> What is expected: Transcribe the records verbatim, images excluded.

> Given data:
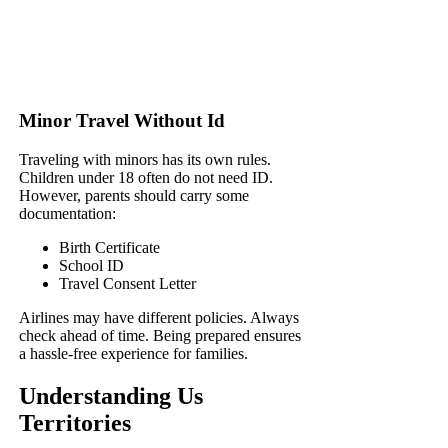
Minor Travel Without Id
Traveling with minors has its own rules.
Children under 18 often do not need ID.
However, parents should carry some
documentation:
Birth Certificate
School ID
Travel Consent Letter
Airlines may have different policies. Always
check ahead of time. Being prepared ensures
a hassle-free experience for families.
Understanding Us
Territories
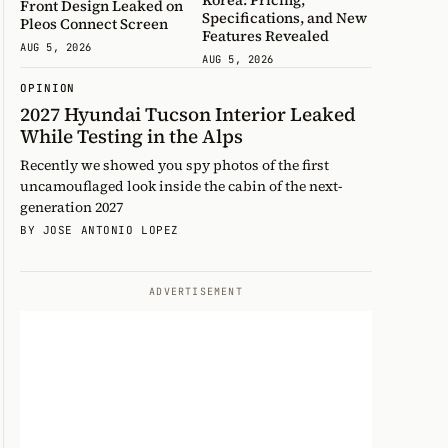
Front Design Leaked on
Specifications, and New
Pleos Connect Screen
Features Revealed
AUG 5, 2026
AUG 5, 2026
OPINION
2027 Hyundai Tucson Interior Leaked
While Testing in the Alps
Recently we showed you spy photos of the first
uncamouflaged look inside the cabin of the next-
generation 2027
BY JOSE ANTONIO LOPEZ
ADVERTISEMENT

> Answer box:
Minor Travel Without Id
Traveling with minors has its own rules.
Children under 18 often do not need ID.
However, parents should carry some
documentation:
Birth Certificate
School ID
Travel Consent Letter
Airlines may have different policies. Always
check ahead of time. Being prepared ensures
a hassle-free experience for families.
Understanding Us
Territories
Front Design Leaked on
Specifications, and New
Pleos Connect Screen
Features Revealed
AUG 5, 2026
AUG 5, 2026
OPINION
2027 Hyundai Tucson Interior Leaked
While Testing in the Alps
Recently we showed you spy photos of the first
uncamouflaged look inside the cabin of the next-
generation 2027
BY JOSE ANTONIO LOPEZ
ADVERTISEMENT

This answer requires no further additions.